Uses a separate `validation_status` column on `video_queue` (keeps transcription `status='done'` untouched):
- States: `pending` → `validating` → `validated` / `validation_failed`
- Claim: `WHERE status = 'done' AND validation_status = 'pending' ORDER BY video_id FOR UPDATE SKIP LOCKED`
- Index: `idx_vq_val_claim` partial index on `(video_id) WHERE validation_status='pending' AND status='done'`
  - ORDER BY video_id forces planner to use the partial index (105x faster than seq scan)
- Dashboard indexes: `idx_vq_status_lang (status, language)`, `idx_vq_done_completed (completed_at) WHERE status='done'`

`worker_validators` table tracks live fleet: worker_id, status, gpu_type, videos/segments processed, avg throughput, shards written, heartbeat, last_error. Dashboard can query for stale workers (heartbeat > 2min ago).

### Validation Docker

```bash
# Build (models baked in, ~10GB image)
docker build -f Dockerfile.validation -t bharathkumar192/validation-worker:latest \
  --build-arg HF_TOKEN=$HF_TOKEN .

# Test locally
docker run --rm --gpus all --env-file .env \
  -e MAX_VIDEOS=2 -e WORKER_ID=test-val \
  bharathkumar192/validation-worker:latest

# Push to Docker Hub
docker push bharathkumar192/validation-worker:latest
```

### Validation Vast.ai Deployment

```bash
# Deploy 50 workers
source .env && ./deploy_validation.sh 50

# Dry run (preview)
source .env && ./deploy_validation.sh 10 --dry-run

# Monitor
vastai show instances
```

**Capacity math (150 GPUs, post DB-optimization)**:
- ~2 segs/s per GPU, ~50 segments/video ≈ 25s/video
- 150 GPUs: ~6 videos/s → 465K remaining in ~21 hours
- DB fixes (2026-03-04): claim query 15.8ms→0.15ms (105x), heartbeat 30s→60s, pool 6→3 conns/worker

**R2 buckets**: Source=`transcribed` (507K tars), Output=`validation-results` (parquet shards).
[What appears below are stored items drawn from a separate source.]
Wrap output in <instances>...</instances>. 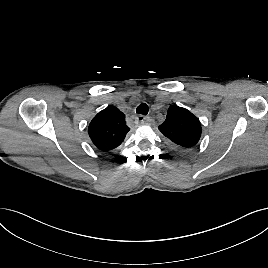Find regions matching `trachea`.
<instances>
[{
	"mask_svg": "<svg viewBox=\"0 0 268 268\" xmlns=\"http://www.w3.org/2000/svg\"><path fill=\"white\" fill-rule=\"evenodd\" d=\"M136 112L141 115H147L148 114V106L146 103H141L137 109Z\"/></svg>",
	"mask_w": 268,
	"mask_h": 268,
	"instance_id": "3493384b",
	"label": "trachea"
}]
</instances>
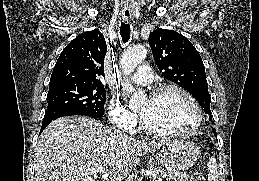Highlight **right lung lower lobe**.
Instances as JSON below:
<instances>
[{
	"label": "right lung lower lobe",
	"mask_w": 259,
	"mask_h": 181,
	"mask_svg": "<svg viewBox=\"0 0 259 181\" xmlns=\"http://www.w3.org/2000/svg\"><path fill=\"white\" fill-rule=\"evenodd\" d=\"M68 115H84V116H89V117H92V118H101V117H98V116H95V115H92V114H88V113H83V112H72V113H67L63 116H68ZM62 117V116H61ZM57 119V118H56ZM55 120V119H54ZM52 120L50 121H47V122H42V127H41V130H40V134L41 132L46 128V126L51 123Z\"/></svg>",
	"instance_id": "1"
}]
</instances>
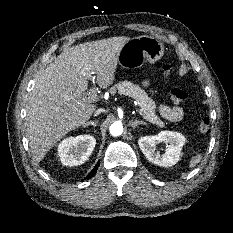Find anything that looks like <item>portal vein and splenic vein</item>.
Instances as JSON below:
<instances>
[{
  "mask_svg": "<svg viewBox=\"0 0 233 233\" xmlns=\"http://www.w3.org/2000/svg\"><path fill=\"white\" fill-rule=\"evenodd\" d=\"M88 77L90 80L94 83L95 75L93 72H91ZM98 95L94 89H90L87 93L85 98L81 100V102H97L98 101ZM140 112V111H139ZM141 114V112H140Z\"/></svg>",
  "mask_w": 233,
  "mask_h": 233,
  "instance_id": "obj_1",
  "label": "portal vein and splenic vein"
}]
</instances>
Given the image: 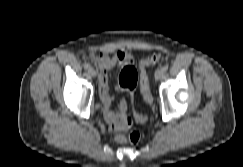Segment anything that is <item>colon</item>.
Instances as JSON below:
<instances>
[{"instance_id": "obj_1", "label": "colon", "mask_w": 243, "mask_h": 167, "mask_svg": "<svg viewBox=\"0 0 243 167\" xmlns=\"http://www.w3.org/2000/svg\"><path fill=\"white\" fill-rule=\"evenodd\" d=\"M161 60V55L158 53H153L147 57L141 58L137 61L136 66L140 71V79L137 70L130 65H126L122 68L119 74V84L120 86L128 91L131 95L134 93L138 81L140 85V91L144 100L148 104H152L153 96L149 86V80L147 75V68L157 64ZM146 115H138L137 120L139 122L146 121ZM132 125V121L129 117L123 115L119 121L114 123L110 130L114 133L117 142H129L136 143L140 139V132L136 129L131 130L128 134L123 132L129 129Z\"/></svg>"}]
</instances>
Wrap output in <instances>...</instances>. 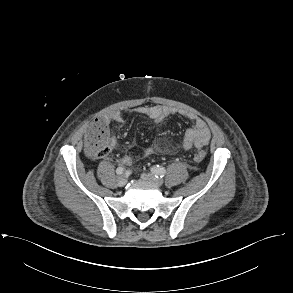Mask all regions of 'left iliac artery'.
I'll use <instances>...</instances> for the list:
<instances>
[{
	"label": "left iliac artery",
	"mask_w": 293,
	"mask_h": 293,
	"mask_svg": "<svg viewBox=\"0 0 293 293\" xmlns=\"http://www.w3.org/2000/svg\"><path fill=\"white\" fill-rule=\"evenodd\" d=\"M151 172L153 174H155V176L157 178H159V177L162 178V177H164V175L166 173V170H165L164 167L159 166V165H156V166H154V167L151 168Z\"/></svg>",
	"instance_id": "left-iliac-artery-1"
}]
</instances>
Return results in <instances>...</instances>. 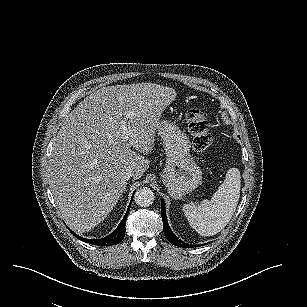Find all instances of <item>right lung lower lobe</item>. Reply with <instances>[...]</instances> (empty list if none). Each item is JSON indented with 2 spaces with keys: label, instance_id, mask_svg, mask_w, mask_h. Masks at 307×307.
I'll return each mask as SVG.
<instances>
[{
  "label": "right lung lower lobe",
  "instance_id": "98d812e1",
  "mask_svg": "<svg viewBox=\"0 0 307 307\" xmlns=\"http://www.w3.org/2000/svg\"><path fill=\"white\" fill-rule=\"evenodd\" d=\"M132 202V201H131ZM130 202V204H131ZM129 204V207L127 209V212L126 214L124 215L122 221L120 222V224L118 225V227L108 236L104 237V238H101V239H86V238H82L78 235H76L74 232H72L70 230V232L72 234L75 235V237H77L78 239L84 241V242H87V243H90V244H94V245H97V246H110V245H116L118 244L125 236V221H126V217L128 215V212L130 210V205Z\"/></svg>",
  "mask_w": 307,
  "mask_h": 307
}]
</instances>
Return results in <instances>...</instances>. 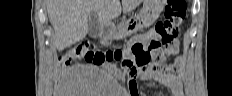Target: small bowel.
<instances>
[{
  "label": "small bowel",
  "mask_w": 232,
  "mask_h": 96,
  "mask_svg": "<svg viewBox=\"0 0 232 96\" xmlns=\"http://www.w3.org/2000/svg\"><path fill=\"white\" fill-rule=\"evenodd\" d=\"M152 32H144L135 36L129 43V48L135 44L146 46L149 36ZM173 53H178L179 44L177 41L173 43ZM182 61L178 57L173 65L167 66L161 70L148 69L141 74L142 80H155L160 84L167 87L173 96H183V85L181 76ZM109 70H113V67L109 66ZM132 92L129 96H141V93H137V82L135 80L130 81Z\"/></svg>",
  "instance_id": "obj_1"
}]
</instances>
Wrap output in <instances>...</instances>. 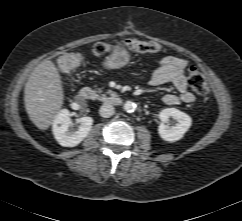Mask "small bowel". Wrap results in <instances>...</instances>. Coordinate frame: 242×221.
<instances>
[{"mask_svg": "<svg viewBox=\"0 0 242 221\" xmlns=\"http://www.w3.org/2000/svg\"><path fill=\"white\" fill-rule=\"evenodd\" d=\"M187 61L185 59L166 56L157 61V66L149 77L151 86L172 84L180 95L168 93L163 96L164 104L177 105L180 101L190 104L195 101V96L188 90L186 80Z\"/></svg>", "mask_w": 242, "mask_h": 221, "instance_id": "small-bowel-1", "label": "small bowel"}]
</instances>
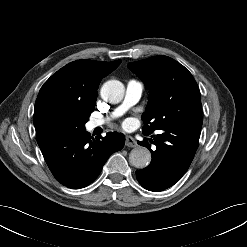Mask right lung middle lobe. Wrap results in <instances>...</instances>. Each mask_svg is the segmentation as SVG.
Instances as JSON below:
<instances>
[{"instance_id": "obj_1", "label": "right lung middle lobe", "mask_w": 247, "mask_h": 247, "mask_svg": "<svg viewBox=\"0 0 247 247\" xmlns=\"http://www.w3.org/2000/svg\"><path fill=\"white\" fill-rule=\"evenodd\" d=\"M93 110L67 106H49L39 115L36 131L56 130L61 132H77L85 129V123Z\"/></svg>"}]
</instances>
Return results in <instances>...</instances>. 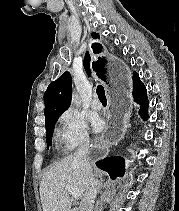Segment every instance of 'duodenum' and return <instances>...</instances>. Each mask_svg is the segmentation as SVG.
<instances>
[{"instance_id": "obj_1", "label": "duodenum", "mask_w": 179, "mask_h": 211, "mask_svg": "<svg viewBox=\"0 0 179 211\" xmlns=\"http://www.w3.org/2000/svg\"><path fill=\"white\" fill-rule=\"evenodd\" d=\"M70 211H78L77 209H72V210H70Z\"/></svg>"}]
</instances>
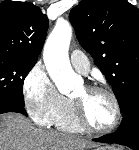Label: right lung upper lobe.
I'll list each match as a JSON object with an SVG mask.
<instances>
[{
    "label": "right lung upper lobe",
    "instance_id": "1",
    "mask_svg": "<svg viewBox=\"0 0 139 150\" xmlns=\"http://www.w3.org/2000/svg\"><path fill=\"white\" fill-rule=\"evenodd\" d=\"M48 29V18L28 2L0 3V53L36 60Z\"/></svg>",
    "mask_w": 139,
    "mask_h": 150
}]
</instances>
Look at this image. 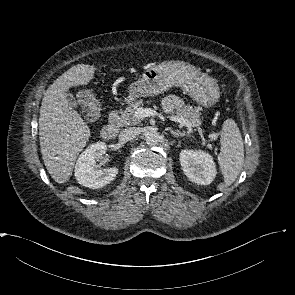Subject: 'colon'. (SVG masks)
I'll return each mask as SVG.
<instances>
[{
  "mask_svg": "<svg viewBox=\"0 0 295 295\" xmlns=\"http://www.w3.org/2000/svg\"><path fill=\"white\" fill-rule=\"evenodd\" d=\"M98 114V109L93 103L92 97H87V105H86V117L88 120L92 121L96 119Z\"/></svg>",
  "mask_w": 295,
  "mask_h": 295,
  "instance_id": "5ec220e1",
  "label": "colon"
}]
</instances>
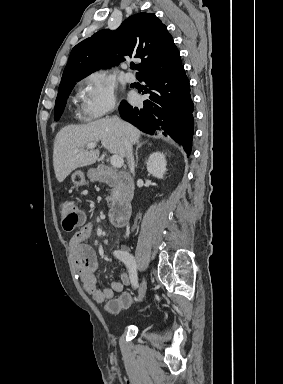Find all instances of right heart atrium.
<instances>
[{
    "mask_svg": "<svg viewBox=\"0 0 283 384\" xmlns=\"http://www.w3.org/2000/svg\"><path fill=\"white\" fill-rule=\"evenodd\" d=\"M80 100L79 118L89 124H97L117 106L113 84L102 74L90 73L77 85Z\"/></svg>",
    "mask_w": 283,
    "mask_h": 384,
    "instance_id": "d8ad5b80",
    "label": "right heart atrium"
}]
</instances>
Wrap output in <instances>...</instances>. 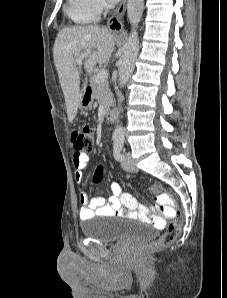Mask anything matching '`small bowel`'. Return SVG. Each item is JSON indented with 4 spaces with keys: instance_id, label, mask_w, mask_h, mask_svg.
I'll return each instance as SVG.
<instances>
[{
    "instance_id": "small-bowel-1",
    "label": "small bowel",
    "mask_w": 227,
    "mask_h": 298,
    "mask_svg": "<svg viewBox=\"0 0 227 298\" xmlns=\"http://www.w3.org/2000/svg\"><path fill=\"white\" fill-rule=\"evenodd\" d=\"M88 161L89 157L86 154V150H75L73 165L77 183L82 182ZM110 188L112 195L108 200L100 196L89 198L84 191H81L79 209L81 220H88L95 216H126L127 214L138 218H146L148 216L147 208L139 205L130 195L125 194L118 182L113 181ZM153 210L155 211V207Z\"/></svg>"
}]
</instances>
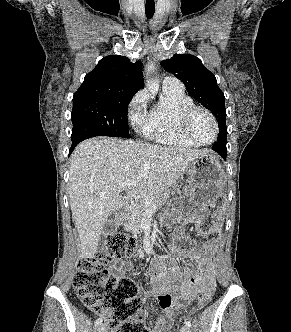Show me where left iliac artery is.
Listing matches in <instances>:
<instances>
[{
  "instance_id": "44dca946",
  "label": "left iliac artery",
  "mask_w": 291,
  "mask_h": 332,
  "mask_svg": "<svg viewBox=\"0 0 291 332\" xmlns=\"http://www.w3.org/2000/svg\"><path fill=\"white\" fill-rule=\"evenodd\" d=\"M185 324H186V326L189 327V328L192 326V324H191L190 321H186Z\"/></svg>"
}]
</instances>
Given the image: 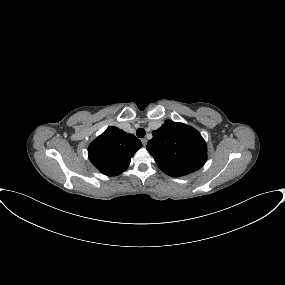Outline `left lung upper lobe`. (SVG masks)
<instances>
[{
	"mask_svg": "<svg viewBox=\"0 0 285 285\" xmlns=\"http://www.w3.org/2000/svg\"><path fill=\"white\" fill-rule=\"evenodd\" d=\"M146 149L167 175L179 177L200 169L207 160V146L194 128L167 120L152 132Z\"/></svg>",
	"mask_w": 285,
	"mask_h": 285,
	"instance_id": "5c2ea615",
	"label": "left lung upper lobe"
}]
</instances>
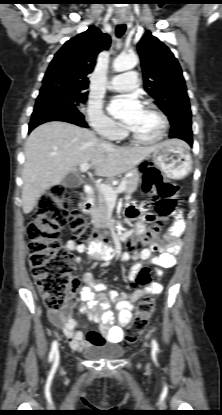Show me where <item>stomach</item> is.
I'll return each instance as SVG.
<instances>
[{
	"instance_id": "obj_1",
	"label": "stomach",
	"mask_w": 222,
	"mask_h": 415,
	"mask_svg": "<svg viewBox=\"0 0 222 415\" xmlns=\"http://www.w3.org/2000/svg\"><path fill=\"white\" fill-rule=\"evenodd\" d=\"M149 159L170 179H182L192 170L189 147L180 140L160 143Z\"/></svg>"
}]
</instances>
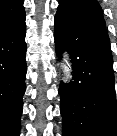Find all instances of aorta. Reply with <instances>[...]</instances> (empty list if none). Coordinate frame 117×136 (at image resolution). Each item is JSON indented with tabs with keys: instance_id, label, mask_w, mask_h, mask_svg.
<instances>
[{
	"instance_id": "762f6f07",
	"label": "aorta",
	"mask_w": 117,
	"mask_h": 136,
	"mask_svg": "<svg viewBox=\"0 0 117 136\" xmlns=\"http://www.w3.org/2000/svg\"><path fill=\"white\" fill-rule=\"evenodd\" d=\"M62 71H63L65 79L68 80L71 75V66L69 61L65 57L63 60Z\"/></svg>"
}]
</instances>
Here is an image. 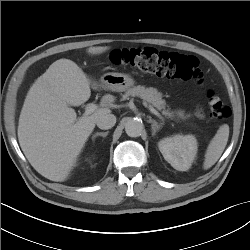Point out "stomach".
Instances as JSON below:
<instances>
[{
    "label": "stomach",
    "mask_w": 250,
    "mask_h": 250,
    "mask_svg": "<svg viewBox=\"0 0 250 250\" xmlns=\"http://www.w3.org/2000/svg\"><path fill=\"white\" fill-rule=\"evenodd\" d=\"M134 84V79L128 74L112 72L106 73L100 78V85L102 88L116 92L129 90Z\"/></svg>",
    "instance_id": "stomach-1"
}]
</instances>
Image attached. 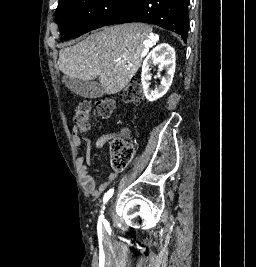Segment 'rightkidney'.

## Deferred / Not Implemented

- **Music/jingle detection**: Proactive skip of non-speech segments before sending to Gemini. Currently these timeout and get discarded (40s max waste each).
- **OpenRouter fallback**: Code exists in `src/providers/openrouter.py` but not used in production. OpenRouter doesn't support caching for Gemini 3 Flash (4096 token minimum, our prompt is 1036). Kept for preflight comparative tests only.